Please reproduce all of the data below exactly, leaving each picture out.

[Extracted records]
*** Begin section ***

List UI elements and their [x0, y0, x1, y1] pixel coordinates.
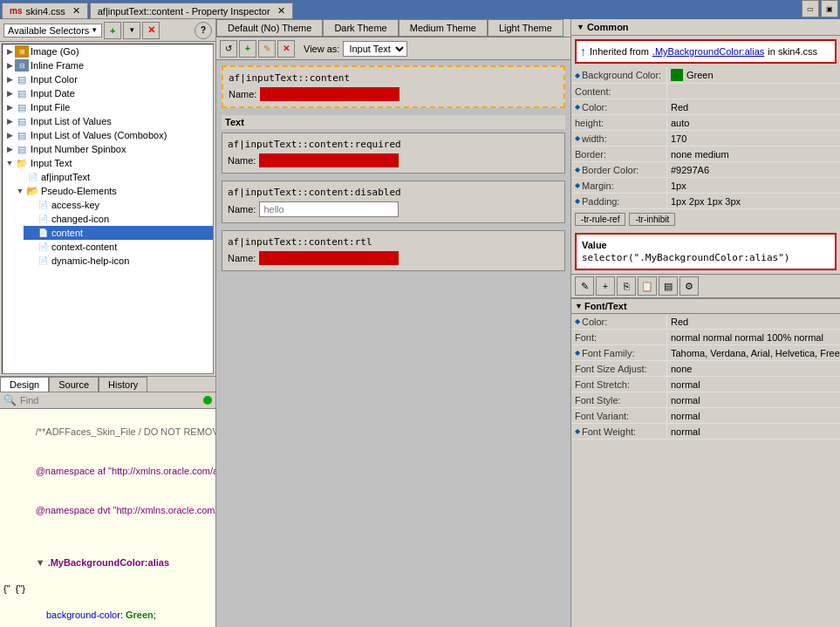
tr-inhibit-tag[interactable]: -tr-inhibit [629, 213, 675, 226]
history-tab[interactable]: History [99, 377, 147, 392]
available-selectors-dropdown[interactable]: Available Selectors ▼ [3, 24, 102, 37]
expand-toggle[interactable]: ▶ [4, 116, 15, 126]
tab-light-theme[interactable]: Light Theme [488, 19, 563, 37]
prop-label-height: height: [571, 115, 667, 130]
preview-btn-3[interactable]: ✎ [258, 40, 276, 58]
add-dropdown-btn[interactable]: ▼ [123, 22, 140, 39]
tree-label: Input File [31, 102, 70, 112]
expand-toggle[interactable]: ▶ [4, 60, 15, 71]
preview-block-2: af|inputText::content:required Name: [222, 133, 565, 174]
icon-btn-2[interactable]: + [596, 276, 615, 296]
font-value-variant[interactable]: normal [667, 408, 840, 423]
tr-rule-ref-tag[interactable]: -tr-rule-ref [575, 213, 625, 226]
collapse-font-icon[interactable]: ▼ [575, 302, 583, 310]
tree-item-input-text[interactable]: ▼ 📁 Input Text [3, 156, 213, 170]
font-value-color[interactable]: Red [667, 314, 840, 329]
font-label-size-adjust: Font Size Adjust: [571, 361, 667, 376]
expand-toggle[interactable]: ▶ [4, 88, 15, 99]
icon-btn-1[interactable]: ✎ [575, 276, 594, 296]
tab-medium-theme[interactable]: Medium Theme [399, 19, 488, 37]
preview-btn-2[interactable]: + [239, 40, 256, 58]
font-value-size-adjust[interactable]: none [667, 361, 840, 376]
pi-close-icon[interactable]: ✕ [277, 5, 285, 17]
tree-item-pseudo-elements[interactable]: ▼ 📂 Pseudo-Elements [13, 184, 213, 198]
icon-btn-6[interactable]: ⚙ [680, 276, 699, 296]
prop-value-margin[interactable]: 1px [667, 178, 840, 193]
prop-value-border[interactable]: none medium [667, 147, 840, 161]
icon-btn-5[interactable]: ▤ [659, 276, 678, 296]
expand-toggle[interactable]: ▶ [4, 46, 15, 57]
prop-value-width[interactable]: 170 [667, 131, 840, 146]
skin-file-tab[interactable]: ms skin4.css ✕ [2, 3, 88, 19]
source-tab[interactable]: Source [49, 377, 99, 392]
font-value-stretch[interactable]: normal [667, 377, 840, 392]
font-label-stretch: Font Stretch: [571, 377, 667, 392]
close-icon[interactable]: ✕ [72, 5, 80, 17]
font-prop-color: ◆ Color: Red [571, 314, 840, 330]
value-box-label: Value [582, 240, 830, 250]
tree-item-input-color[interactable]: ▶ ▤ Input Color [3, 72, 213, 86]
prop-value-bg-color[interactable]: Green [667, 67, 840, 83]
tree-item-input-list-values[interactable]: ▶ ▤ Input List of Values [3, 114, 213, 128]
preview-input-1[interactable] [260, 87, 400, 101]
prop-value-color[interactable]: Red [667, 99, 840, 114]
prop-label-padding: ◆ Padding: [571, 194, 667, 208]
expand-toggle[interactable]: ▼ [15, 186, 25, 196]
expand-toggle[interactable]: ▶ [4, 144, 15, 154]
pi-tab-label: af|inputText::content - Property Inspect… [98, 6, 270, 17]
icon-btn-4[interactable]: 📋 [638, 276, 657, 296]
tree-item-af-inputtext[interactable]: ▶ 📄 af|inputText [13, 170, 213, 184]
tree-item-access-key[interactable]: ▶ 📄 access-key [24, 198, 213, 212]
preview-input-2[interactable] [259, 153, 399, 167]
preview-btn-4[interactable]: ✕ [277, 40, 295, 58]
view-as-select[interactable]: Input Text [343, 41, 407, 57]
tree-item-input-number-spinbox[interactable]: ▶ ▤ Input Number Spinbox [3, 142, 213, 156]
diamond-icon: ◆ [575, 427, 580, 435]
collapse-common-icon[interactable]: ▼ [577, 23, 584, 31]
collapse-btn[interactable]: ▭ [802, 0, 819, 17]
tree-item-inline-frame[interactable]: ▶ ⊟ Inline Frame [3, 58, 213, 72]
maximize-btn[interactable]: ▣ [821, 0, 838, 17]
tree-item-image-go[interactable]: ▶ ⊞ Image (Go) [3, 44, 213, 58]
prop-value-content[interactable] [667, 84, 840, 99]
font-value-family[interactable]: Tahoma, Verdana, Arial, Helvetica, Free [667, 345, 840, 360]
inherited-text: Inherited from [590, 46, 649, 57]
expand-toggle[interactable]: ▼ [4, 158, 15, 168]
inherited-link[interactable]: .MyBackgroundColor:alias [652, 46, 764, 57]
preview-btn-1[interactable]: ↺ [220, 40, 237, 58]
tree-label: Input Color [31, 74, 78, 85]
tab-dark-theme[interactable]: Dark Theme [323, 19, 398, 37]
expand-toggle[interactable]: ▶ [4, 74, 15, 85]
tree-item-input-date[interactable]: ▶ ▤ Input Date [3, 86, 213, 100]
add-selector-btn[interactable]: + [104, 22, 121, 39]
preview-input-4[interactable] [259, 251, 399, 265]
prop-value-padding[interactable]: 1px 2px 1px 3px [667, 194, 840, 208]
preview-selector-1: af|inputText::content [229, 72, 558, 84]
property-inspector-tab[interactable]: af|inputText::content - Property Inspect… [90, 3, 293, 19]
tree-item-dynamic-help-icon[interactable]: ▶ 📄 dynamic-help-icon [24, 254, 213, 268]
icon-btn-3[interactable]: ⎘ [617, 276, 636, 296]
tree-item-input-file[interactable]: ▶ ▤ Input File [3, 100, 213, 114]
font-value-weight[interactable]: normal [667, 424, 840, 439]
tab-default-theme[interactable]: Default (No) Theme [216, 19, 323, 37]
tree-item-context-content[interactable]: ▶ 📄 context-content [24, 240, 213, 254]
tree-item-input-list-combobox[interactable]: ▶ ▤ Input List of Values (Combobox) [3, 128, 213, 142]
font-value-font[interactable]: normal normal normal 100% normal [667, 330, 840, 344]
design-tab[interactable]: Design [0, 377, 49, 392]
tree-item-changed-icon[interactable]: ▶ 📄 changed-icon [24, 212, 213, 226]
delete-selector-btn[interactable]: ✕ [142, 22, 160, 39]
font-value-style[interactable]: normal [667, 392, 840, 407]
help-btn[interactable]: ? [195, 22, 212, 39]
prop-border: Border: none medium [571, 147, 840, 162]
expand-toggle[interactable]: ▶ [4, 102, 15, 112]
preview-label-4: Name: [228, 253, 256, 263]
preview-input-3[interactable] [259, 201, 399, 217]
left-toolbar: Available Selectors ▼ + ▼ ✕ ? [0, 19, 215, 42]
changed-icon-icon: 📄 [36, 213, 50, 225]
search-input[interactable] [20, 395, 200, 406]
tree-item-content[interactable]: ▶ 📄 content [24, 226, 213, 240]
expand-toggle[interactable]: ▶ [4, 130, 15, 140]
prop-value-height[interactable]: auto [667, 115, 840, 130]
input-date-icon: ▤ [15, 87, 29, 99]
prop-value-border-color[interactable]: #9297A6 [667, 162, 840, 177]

*** End section ***

#### YOUR SOLUTION
List UI elements and their [x0, y0, x1, y1] pixel coordinates.
tr-inhibit-tag[interactable]: -tr-inhibit [629, 213, 675, 226]
history-tab[interactable]: History [99, 377, 147, 392]
available-selectors-dropdown[interactable]: Available Selectors ▼ [3, 24, 102, 37]
expand-toggle[interactable]: ▶ [4, 116, 15, 126]
tab-light-theme[interactable]: Light Theme [488, 19, 563, 37]
prop-label-height: height: [571, 115, 667, 130]
preview-btn-3[interactable]: ✎ [258, 40, 276, 58]
add-dropdown-btn[interactable]: ▼ [123, 22, 140, 39]
tree-label: Input File [31, 102, 70, 112]
expand-toggle[interactable]: ▶ [4, 60, 15, 71]
preview-block-2: af|inputText::content:required Name: [222, 133, 565, 174]
icon-btn-2[interactable]: + [596, 276, 615, 296]
font-value-variant[interactable]: normal [667, 408, 840, 423]
tr-rule-ref-tag[interactable]: -tr-rule-ref [575, 213, 625, 226]
collapse-font-icon[interactable]: ▼ [575, 302, 583, 310]
tree-item-input-text[interactable]: ▼ 📁 Input Text [3, 156, 213, 170]
font-value-color[interactable]: Red [667, 314, 840, 329]
font-label-size-adjust: Font Size Adjust: [571, 361, 667, 376]
expand-toggle[interactable]: ▶ [4, 88, 15, 99]
icon-btn-1[interactable]: ✎ [575, 276, 594, 296]
tab-medium-theme[interactable]: Medium Theme [399, 19, 488, 37]
preview-btn-2[interactable]: + [239, 40, 256, 58]
font-value-size-adjust[interactable]: none [667, 361, 840, 376]
pi-close-icon[interactable]: ✕ [277, 5, 285, 17]
tree-item-pseudo-elements[interactable]: ▼ 📂 Pseudo-Elements [13, 184, 213, 198]
icon-btn-6[interactable]: ⚙ [680, 276, 699, 296]
prop-value-margin[interactable]: 1px [667, 178, 840, 193]
prop-value-border[interactable]: none medium [667, 147, 840, 161]
icon-btn-5[interactable]: ▤ [659, 276, 678, 296]
expand-toggle[interactable]: ▶ [4, 46, 15, 57]
prop-value-width[interactable]: 170 [667, 131, 840, 146]
skin-file-tab[interactable]: ms skin4.css ✕ [2, 3, 88, 19]
source-tab[interactable]: Source [49, 377, 99, 392]
font-value-stretch[interactable]: normal [667, 377, 840, 392]
font-label-stretch: Font Stretch: [571, 377, 667, 392]
close-icon[interactable]: ✕ [72, 5, 80, 17]
font-prop-color: ◆ Color: Red [571, 314, 840, 330]
value-box-label: Value [582, 240, 830, 250]
tree-item-input-color[interactable]: ▶ ▤ Input Color [3, 72, 213, 86]
prop-value-bg-color[interactable]: Green [667, 67, 840, 83]
tree-item-input-list-values[interactable]: ▶ ▤ Input List of Values [3, 114, 213, 128]
preview-input-1[interactable] [260, 87, 400, 101]
prop-value-color[interactable]: Red [667, 99, 840, 114]
prop-label-padding: ◆ Padding: [571, 194, 667, 208]
expand-toggle[interactable]: ▼ [15, 186, 25, 196]
expand-toggle[interactable]: ▶ [4, 144, 15, 154]
pi-tab-label: af|inputText::content - Property Inspect… [98, 6, 270, 17]
icon-btn-4[interactable]: 📋 [638, 276, 657, 296]
tree-item-af-inputtext[interactable]: ▶ 📄 af|inputText [13, 170, 213, 184]
tree-item-access-key[interactable]: ▶ 📄 access-key [24, 198, 213, 212]
preview-input-2[interactable] [259, 153, 399, 167]
preview-btn-4[interactable]: ✕ [277, 40, 295, 58]
view-as-select[interactable]: Input Text [343, 41, 407, 57]
tree-item-input-number-spinbox[interactable]: ▶ ▤ Input Number Spinbox [3, 142, 213, 156]
diamond-icon: ◆ [575, 427, 580, 435]
collapse-common-icon[interactable]: ▼ [577, 23, 584, 31]
collapse-btn[interactable]: ▭ [802, 0, 819, 17]
tree-item-inline-frame[interactable]: ▶ ⊟ Inline Frame [3, 58, 213, 72]
maximize-btn[interactable]: ▣ [821, 0, 838, 17]
tree-item-image-go[interactable]: ▶ ⊞ Image (Go) [3, 44, 213, 58]
prop-value-content[interactable] [667, 84, 840, 99]
font-value-family[interactable]: Tahoma, Verdana, Arial, Helvetica, Free [667, 345, 840, 360]
inherited-text: Inherited from [590, 46, 649, 57]
expand-toggle[interactable]: ▼ [4, 158, 15, 168]
inherited-link[interactable]: .MyBackgroundColor:alias [652, 46, 764, 57]
preview-btn-1[interactable]: ↺ [220, 40, 237, 58]
tree-label: Input Color [31, 74, 78, 85]
tab-dark-theme[interactable]: Dark Theme [323, 19, 398, 37]
expand-toggle[interactable]: ▶ [4, 74, 15, 85]
tree-item-input-date[interactable]: ▶ ▤ Input Date [3, 86, 213, 100]
add-selector-btn[interactable]: + [104, 22, 121, 39]
preview-input-4[interactable] [259, 251, 399, 265]
prop-value-padding[interactable]: 1px 2px 1px 3px [667, 194, 840, 208]
preview-selector-1: af|inputText::content [229, 72, 558, 84]
property-inspector-tab[interactable]: af|inputText::content - Property Inspect… [90, 3, 293, 19]
tree-item-dynamic-help-icon[interactable]: ▶ 📄 dynamic-help-icon [24, 254, 213, 268]
icon-btn-3[interactable]: ⎘ [617, 276, 636, 296]
tree-item-input-file[interactable]: ▶ ▤ Input File [3, 100, 213, 114]
font-value-weight[interactable]: normal [667, 424, 840, 439]
tab-default-theme[interactable]: Default (No) Theme [216, 19, 323, 37]
tree-item-context-content[interactable]: ▶ 📄 context-content [24, 240, 213, 254]
tree-item-input-list-combobox[interactable]: ▶ ▤ Input List of Values (Combobox) [3, 128, 213, 142]
font-value-font[interactable]: normal normal normal 100% normal [667, 330, 840, 344]
design-tab[interactable]: Design [0, 377, 49, 392]
tree-item-changed-icon[interactable]: ▶ 📄 changed-icon [24, 212, 213, 226]
delete-selector-btn[interactable]: ✕ [142, 22, 160, 39]
font-value-style[interactable]: normal [667, 392, 840, 407]
help-btn[interactable]: ? [195, 22, 212, 39]
prop-border: Border: none medium [571, 147, 840, 162]
expand-toggle[interactable]: ▶ [4, 102, 15, 112]
preview-label-4: Name: [228, 253, 256, 263]
preview-input-3[interactable] [259, 201, 399, 217]
left-toolbar: Available Selectors ▼ + ▼ ✕ ? [0, 19, 215, 42]
changed-icon-icon: 📄 [36, 213, 50, 225]
search-input[interactable] [20, 395, 200, 406]
tree-item-content[interactable]: ▶ 📄 content [24, 226, 213, 240]
expand-toggle[interactable]: ▶ [4, 130, 15, 140]
prop-value-height[interactable]: auto [667, 115, 840, 130]
input-date-icon: ▤ [15, 87, 29, 99]
prop-value-border-color[interactable]: #9297A6 [667, 162, 840, 177]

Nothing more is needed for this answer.